Demeure un instant avec moi dans le cercle vaporeux et nauséabond, où notre héros parle à son fils cadet comme du milieu d’une nuée de miasmes :

Enfant, mon enfant, le dernier rejeton de ma force virile, incline ton unique oreille près du museau paternel, et bois mes paroles !

Défie-toi des doctrines de l’espèce humaine ; elles te perdraient l’âme et le corps. Parmi tous les hommes, il n’y a pas un seul brave homme.

Même les Allemands, qui jadis en étaient les meilleurs, même ces fils de Tuiskion, nos cousins de toute antiquité, sont aussi dégénérés.

Ils sont maintenant sans croyance et sans Dieu ; ils prêchent même l’athéisme. Mon enfant, mon enfant, défie-toi principalement de Feuerbach et de Bruno Bauer !

Ne deviens pas athée, un ours impie qui renie son créateur, un ours sans Dieu !

Oui, c’est bien un créateur qui a fait l’univers ! Robespierre, l’incorruptible Maximilien, avait bien raison : — Il y a un Être suprême !

Sur nos têtes, le soleil et la lune, les étoiles aussi (celles avec queue et celles sans queue) sont le reflet de sa toute-puissance.

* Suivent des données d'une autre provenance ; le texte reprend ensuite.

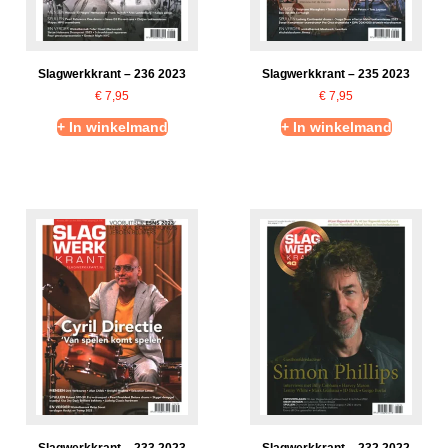
Slagwerkkrant – 236 2023
Slagwerkkrant – 235 2023
€
7,95
€
7,95
+ In winkelmand
+ In winkelmand
Slagwerkkrant – 233 2023
Slagwerkkrant – 232 2022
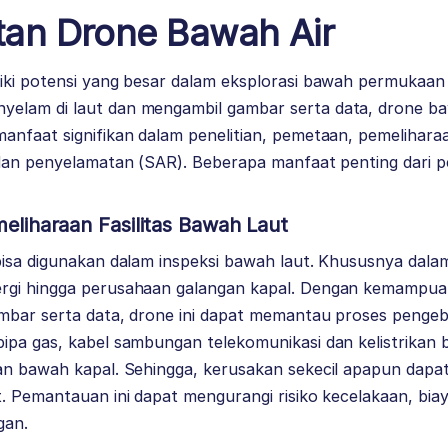
an Drone Bawah Air
iki potensi yang besar dalam eksplorasi bawah permukaan
lam di laut dan mengambil gambar serta data, drone baw
anfaat signifikan dalam penelitian, pemetaan, pemelihara
 dan penyelamatan (SAR). Beberapa manfaat penting dari
meliharaan Fasilitas Bawah Laut
isa digunakan dalam inspeksi bawah laut. Khususnya dalam
rgi hingga perusahaan galangan kapal. Dengan kemampua
mbar serta data, drone ini dapat memantau proses pengeb
ipa gas, kabel sambungan telekomunikasi dan kelistrikan 
an bawah kapal. Sehingga, kerusakan sekecil apapun dapa
. Pemantauan ini dapat mengurangi risiko kecelakaan, biay
gan.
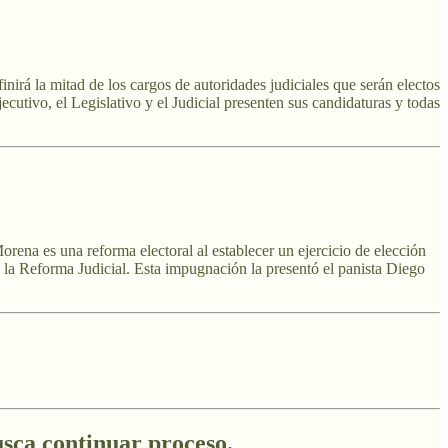
irá la mitad de los cargos de autoridades judiciales que serán electos
cutivo, el Legislativo y el Judicial presenten sus candidaturas y todas
ena es una reforma electoral al establecer un ejercicio de elección
a la Reforma Judicial. Esta impugnación la presentó el panista Diego
usca continuar proceso.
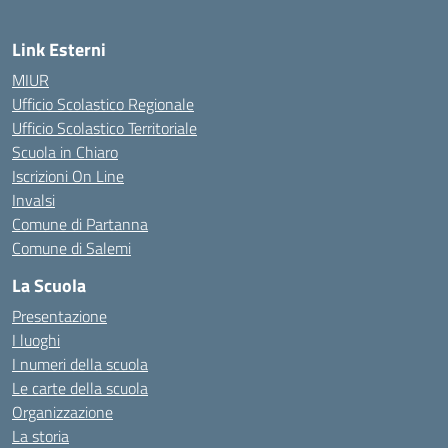
Link Esterni
MIUR
Ufficio Scolastico Regionale
Ufficio Scolastico Territoriale
Scuola in Chiaro
Iscrizioni On Line
Invalsi
Comune di Partanna
Comune di Salemi
La Scuola
Presentazione
I luoghi
I numeri della scuola
Le carte della scuola
Organizzazione
La storia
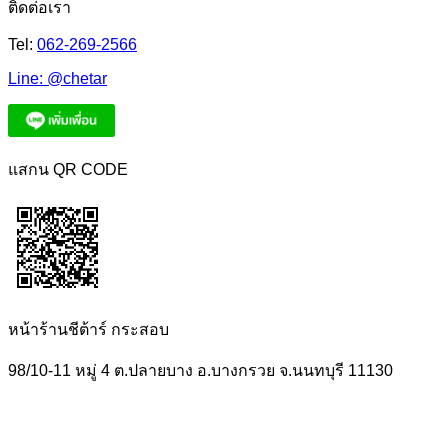
ติดต่อเรา
Tel:
062-269-2566
Line:
@chetar
แสกน QR CODE
หน้าร้านชีต้าร์ กระสอบ
98/10-11 หมู่ 4 ต.ปลายบาง อ.บางกรวย จ.นนทบุรี 11130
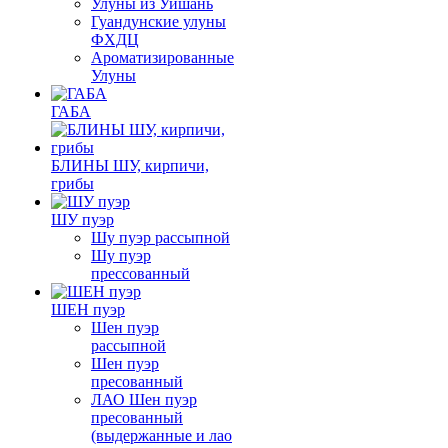
Улуны из Уишань
Гуандунские улуны
ФХДЦ
Ароматизированные
Улуны
ГАБА
БЛИНЫ ШУ, кирпичи,
грибы
ШУ пуэр
Шу пуэр рассыпной
Шу пуэр
прессованный
ШЕН пуэр
Шен пуэр
рассыпной
Шен пуэр
пресованный
ЛАО Шен пуэр
пресованный
(выдержанные и лао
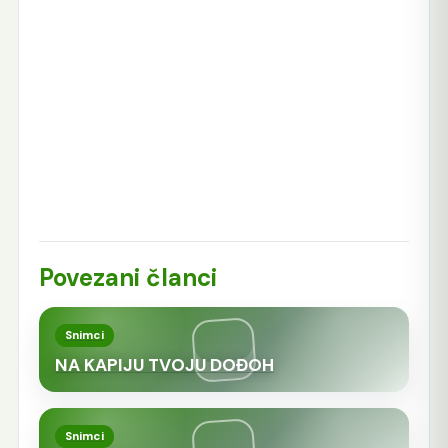
Povezani članci
Snimci
NA KAPIJU TVOJU DOĐOH
Snimci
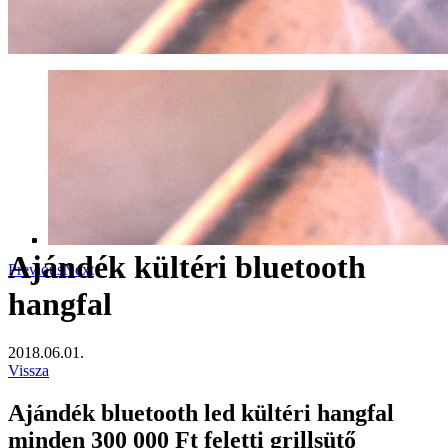
Ajándék kültéri bluetooth
Previous
Next
hangfal
2018.06.01.
Vissza
Ajándék bluetooth led kültéri hangfal
minden 300 000 Ft feletti grillsütő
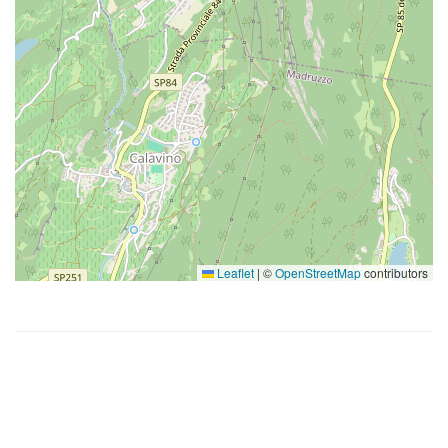
Leaflet
|
©
OpenStreetMap
contributors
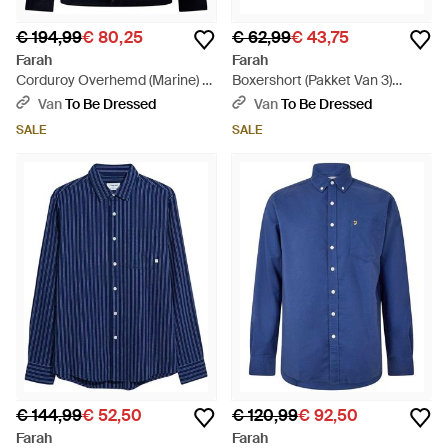
€ 194,99
€ 80,25
€ 62,99
€ 43,75
Farah
Farah
Corduroy Overhemd (Marine) -
Boxershort (Pakket Van 3)
Blauw
(Marine) - Blauw
Van
To Be Dressed
Van
To Be Dressed
SALE
SALE
€ 144,99
€ 52,50
€ 120,99
€ 92,50
Farah
Farah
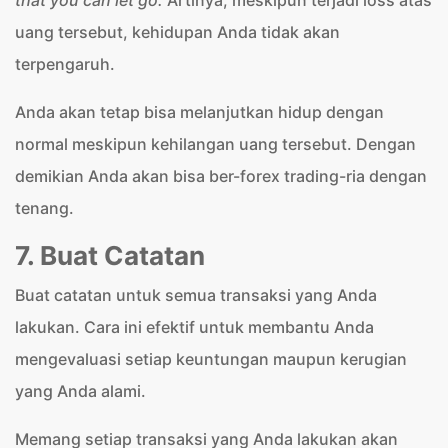
that you can let go.
Artinya, meskipun terjadi loss atas
uang tersebut, kehidupan Anda tidak akan
terpengaruh.
Anda akan tetap bisa melanjutkan hidup dengan
normal meskipun kehilangan uang tersebut. Dengan
demikian Anda akan bisa ber-forex trading-ria dengan
tenang.
7. Buat Catatan
Buat catatan untuk semua transaksi yang Anda
lakukan. Cara ini efektif untuk membantu Anda
mengevaluasi setiap keuntungan maupun kerugian
yang Anda alami.
Memang setiap transaksi yang Anda lakukan akan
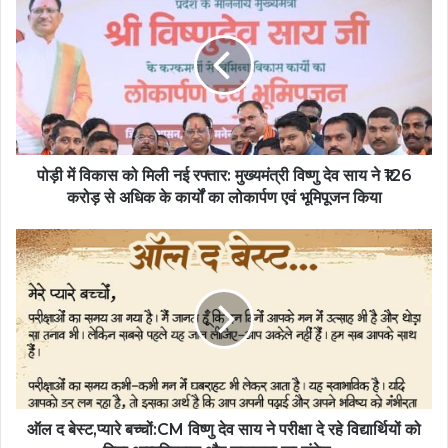
में
विकास
को
मिली
नई
रफ्तार:
मुख्यमंत्री
विष्णु
देव
पोड़ी में विकास को मिली नई रफ्तार: मुख्यमंत्री विष्णु देव साय ने ₹126
साय
करोड़ से अधिक के कार्यों का लोकार्पण एवं भूमिपूजन किया
ने
₹126
ऑल
करोड़
द
से
बेस्ट,प्यारे
अधिक
बच्चों:CM
के
विष्णु
कार्यों
देव
का
साय
लोकार्पण
ने
एवं
परीक्षा
भूमिपूजन
दे
ऑल द बेस्ट,प्यारे बच्चों:CM विष्णु देव साय ने परीक्षा दे रहे विद्यार्थियों को
किया
रहे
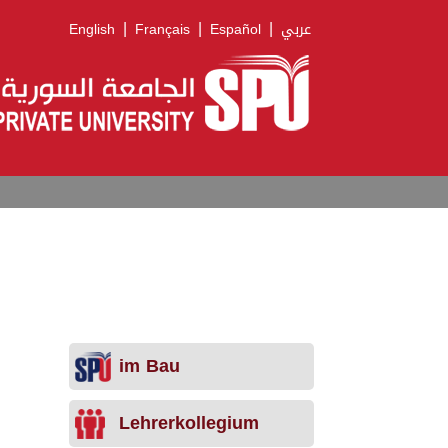
|
|
|
English
Français
Español
عربي
im Bau
Lehrerkollegium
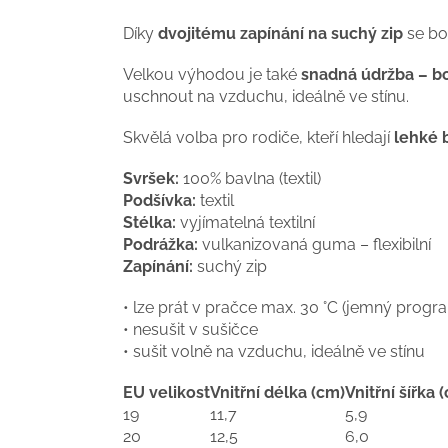
Díky
dvojitému zapínání na suchý zip
se bo
Velkou výhodou je také
snadná údržba – bo
uschnout na vzduchu, ideálně ve stínu.
Skvělá volba pro rodiče, kteří hledají
lehké 
Svršek:
100% bavlna (textil)
Podšívka:
textil
Stélka:
vyjímatelná textilní
Podrážka:
vulkanizovaná guma – flexibilní
Zapínání:
suchý zip
• lze prát v pračce max. 30 °C (jemný progr
• nesušit v sušičce
• sušit volně na vzduchu, ideálně ve stínu
EU velikost
Vnitřní délka (cm)
Vnitřní šířka 
19
11,7
5,9
20
12,5
6,0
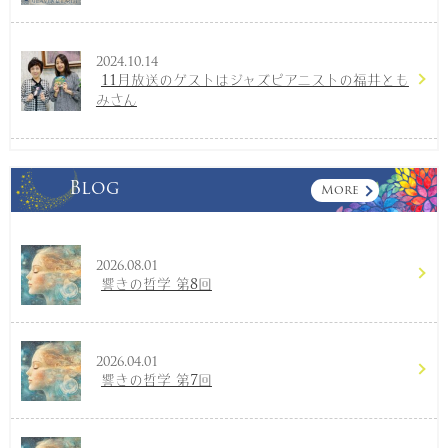
2024.10.14
11月放送のゲストはジャズピアニストの福井とも
みさん
Blog
More
2026.08.01
響きの哲学 第8回
2026.04.01
響きの哲学 第7回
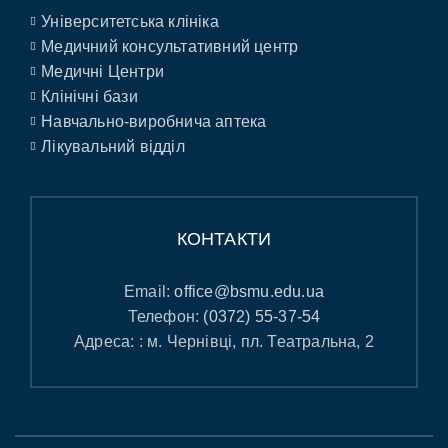
Університетська клініка
Медичний консультативний центр
Медичні Центри
Клінічні бази
Навчально-виробнича аптека
Лікувальний відділ
КОНТАКТИ
Email:
office@bsmu.edu.ua
Телефон:
(0372) 55-37-54
Адреса: : м. Чернівці, пл. Театральна, 2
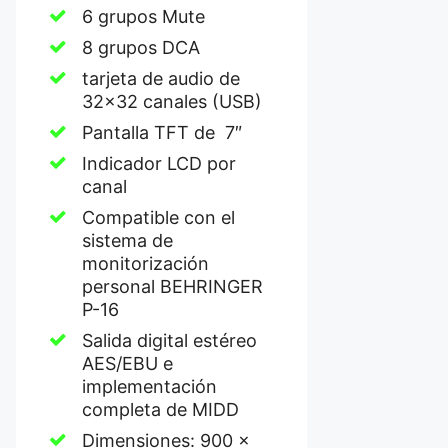
6 grupos Mute
8 grupos DCA
tarjeta de audio de
32×32 canales (USB)
Pantalla TFT de 7″
Indicador LCD por
canal
Compatible con el
sistema de
monitorización
personal BEHRINGER
P-16
Salida digital estéreo
AES/EBU e
implementación
completa de MIDD
Dimensiones: 900 x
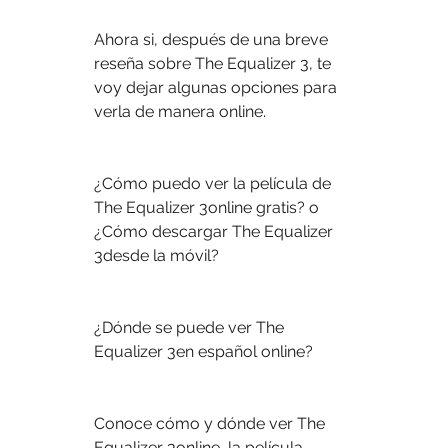
Ahora si, después de una breve 
reseña sobre The Equalizer 3, te 
voy dejar algunas opciones para 
verla de manera online.
¿Cómo puedo ver la película de 
The Equalizer 3online gratis? o 
¿Cómo descargar The Equalizer 
3desde la móvil?
¿Dónde se puede ver The 
Equalizer 3en español online?
Conoce cómo y dónde ver The 
Equalizer 3online, la película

À nos pieds, la terre et les mers sont l’écho de sa gloire, et chaque créature célèbre ses splendeurs.

Même le tout petit insecte qui réside dans la barbe argentée d’un vieux pèlerin chanteur de cantiques, lui aussi chante la louange de l’Éternel !

Là-haut, sous une tente parsemée d’étoiles, sur un trône d’or, siége majestueusement un ours colossal qui dirige l’univers.